TASK PROMPT: From the line with "presentano a Solagna. In" to the last line of the data below, repeat every line exactly and add nothing.

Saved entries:
::::

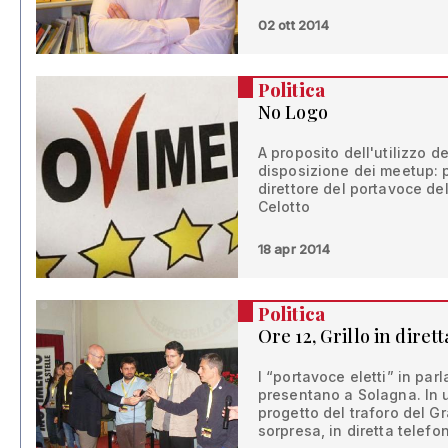
02 ott 2014
Politica
No Logo
A proposito dell'utilizzo d
disposizione dei meetup: 
direttore del portavoce d
Celotto
18 apr 2014
Politica
Ore 12, Grillo in dirett
I “portavoce eletti” in par
presentano a Solagna. In 
progetto del traforo del 
sorpresa, in diretta telefo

::::

RESPONSE BELOW:
presentano a Solagna. In 
progetto del traforo del 
sorpresa, in diretta telefo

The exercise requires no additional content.